Barack Obama is one of the most powerful presidents this nation has seen in generations. He is powerful because he is supported by large majorities in Congress, but, more importantly, because he does not feel constrained by the rule of law. Whether he is putting up the weakest possible defense of the Defense of Marriage Act despite the Justice Department's legal obligation to support existing law; disenfranchising Chrysler and GM bondholders in order to transfer billions of investor dollars to his supporters in the United Auto Workers; or implementing yet a third offshore oil-drilling moratorium even after two federal courts have thrown out two previous moratoriums, President Obama is determined to see things done his way regardless of obstacles. To Mr. Obama, the rule of law is a mere inconvenience to be ignored, overcome or "transcended" through international agreements or "norms."

Mr. Obama's paramount goal, as he so memorably put it during his campaign in 2008, is to "fundamentally transform America." He has not proposed improving America - he is intent on changing its most essential character. The words he has chosen to describe his goals are neither the words nor the motivation of just any liberal Democratic politician. This is the utopian, or rather dystopian, reverie of a dedicated Marxist - a dedicated Marxist who lives in the White House.

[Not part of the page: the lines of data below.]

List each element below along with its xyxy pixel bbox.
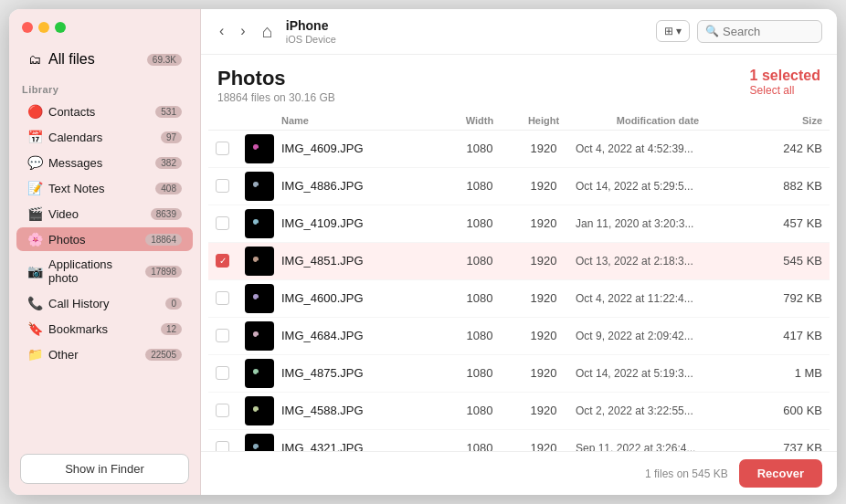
show-finder-button[interactable]: Show in Finder [20,454,189,484]
selection-info: 1 selected Select all [750,68,820,97]
page-subtitle: 18864 files on 30.16 GB [217,91,335,104]
file-height: 1920 [512,291,576,305]
table-row[interactable]: IMG_4600.JPG 1080 1920 Oct 4, 2022 at 11… [208,280,830,318]
table-row[interactable]: IMG_4321.JPG 1080 1920 Sep 11, 2022 at 3… [208,430,830,451]
sidebar-item-other[interactable]: 📁 Other 22505 [16,342,193,366]
sidebar-label-other: Other [48,348,79,362]
footer-info: 1 files on 545 KB [216,467,728,480]
file-width: 1080 [448,441,512,451]
file-size: 882 KB [740,179,822,193]
table-row[interactable]: IMG_4684.JPG 1080 1920 Oct 9, 2022 at 2:… [208,318,830,355]
call-history-badge: 0 [165,298,182,310]
call-history-icon: 📞 [27,296,42,310]
all-files-badge: 69.3K [147,54,182,66]
col-header-height: Height [512,115,576,126]
col-header-name: Name [281,115,448,126]
sidebar-label-applications-photo: Applications photo [48,257,145,285]
select-all-button[interactable]: Select all [750,84,795,97]
calendars-badge: 97 [161,131,182,143]
applications-photo-icon: 📷 [27,264,42,278]
video-icon: 🎬 [27,206,42,221]
file-width: 1080 [448,179,512,193]
content-header: Photos 18864 files on 30.16 GB 1 selecte… [201,55,837,111]
file-height: 1920 [512,216,576,230]
file-size: 737 KB [740,441,822,451]
file-width: 1080 [448,329,512,342]
other-badge: 22505 [145,349,182,361]
col-header-width: Width [448,115,512,126]
row-checkbox[interactable] [216,366,229,380]
maximize-button[interactable] [55,22,66,33]
row-checkbox[interactable] [216,441,229,451]
file-width: 1080 [448,404,512,417]
row-checkbox[interactable] [216,142,229,155]
device-info: iPhone iOS Device [286,18,647,45]
table-body: IMG_4609.JPG 1080 1920 Oct 4, 2022 at 4:… [208,131,830,451]
sidebar-label-calendars: Calendars [48,131,102,144]
sidebar-item-bookmarks[interactable]: 🔖 Bookmarks 12 [16,317,193,341]
row-checkbox[interactable] [216,216,229,230]
recover-button[interactable]: Recover [739,459,822,488]
row-checkbox[interactable]: ✓ [216,254,229,268]
table-row[interactable]: IMG_4609.JPG 1080 1920 Oct 4, 2022 at 4:… [208,131,830,168]
file-width: 1080 [448,216,512,230]
video-badge: 8639 [151,208,182,220]
photos-badge: 18864 [145,234,182,246]
sidebar-item-photos[interactable]: 🌸 Photos 18864 [16,227,193,251]
file-name: IMG_4109.JPG [281,216,448,230]
file-mod-date: Jan 11, 2020 at 3:20:3... [576,217,740,230]
sidebar-item-messages[interactable]: 💬 Messages 382 [16,151,193,174]
minimize-button[interactable] [38,22,49,33]
sidebar-item-contacts[interactable]: 🔴 Contacts 531 [16,100,193,123]
file-height: 1920 [512,404,576,417]
files-icon: 🗂 [27,52,42,67]
table-row[interactable]: IMG_4886.JPG 1080 1920 Oct 14, 2022 at 5… [208,168,830,205]
sidebar-label-bookmarks: Bookmarks [48,322,108,336]
all-files-label: All files [48,51,95,68]
row-checkbox[interactable] [216,291,229,305]
photos-icon: 🌸 [27,232,42,247]
file-height: 1920 [512,142,576,155]
file-thumbnail [245,284,274,313]
table-row[interactable]: IMG_4588.JPG 1080 1920 Oct 2, 2022 at 3:… [208,393,830,430]
sidebar-item-text-notes[interactable]: 📝 Text Notes 408 [16,176,193,200]
file-height: 1920 [512,366,576,380]
file-width: 1080 [448,142,512,155]
row-checkbox[interactable] [216,404,229,417]
file-width: 1080 [448,366,512,380]
table-row[interactable]: IMG_4875.JPG 1080 1920 Oct 14, 2022 at 5… [208,355,830,393]
sidebar-item-call-history[interactable]: 📞 Call History 0 [16,291,193,315]
other-icon: 📁 [27,347,42,362]
close-button[interactable] [22,22,33,33]
text-notes-badge: 408 [155,183,182,194]
file-thumbnail [245,396,274,425]
selected-count: 1 selected [750,68,820,84]
row-checkbox[interactable] [216,329,229,342]
file-mod-date: Oct 14, 2022 at 5:29:5... [576,180,740,193]
device-sub: iOS Device [286,34,647,45]
sidebar-item-all-files[interactable]: 🗂 All files 69.3K [16,46,193,73]
main-content: ‹ › ⌂ iPhone iOS Device ⊞ ▾ 🔍 Phot [201,9,837,495]
file-name: IMG_4684.JPG [281,329,448,342]
sidebar-item-calendars[interactable]: 📅 Calendars 97 [16,125,193,149]
file-table: Name Width Height Modification date Size… [201,111,837,451]
sidebar-item-video[interactable]: 🎬 Video 8639 [16,202,193,226]
sidebar-bottom: Show in Finder [9,443,200,495]
sidebar-item-applications-photo[interactable]: 📷 Applications photo 17898 [16,253,193,289]
file-size: 457 KB [740,216,822,230]
table-row[interactable]: IMG_4109.JPG 1080 1920 Jan 11, 2020 at 3… [208,205,830,243]
file-height: 1920 [512,441,576,451]
file-mod-date: Oct 13, 2022 at 2:18:3... [576,255,740,268]
file-mod-date: Oct 4, 2022 at 11:22:4... [576,292,740,305]
table-row[interactable]: ✓ IMG_4851.JPG 1080 1920 Oct 13, 2022 at… [208,243,830,280]
row-checkbox[interactable] [216,179,229,193]
file-size: 417 KB [740,329,822,342]
search-input[interactable] [723,25,814,38]
view-toggle-button[interactable]: ⊞ ▾ [656,20,690,42]
file-name: IMG_4588.JPG [281,404,448,417]
file-height: 1920 [512,254,576,268]
back-button[interactable]: ‹ [216,21,227,41]
forward-button[interactable]: › [237,21,249,41]
sidebar-label-messages: Messages [48,156,102,170]
file-thumbnail [245,359,274,388]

Because of the power he wields over budgets, the judiciary, national defense and even health care, his regime and his program are not just about changing public policy in the conventional sense. When one considers the combination of his stop-at-nothing attitude, his contempt for limited government, his appointment of judges who want to create law rather than interpret it - all of these make this president today's single greatest threat to the great experiment in freedom that is our republic.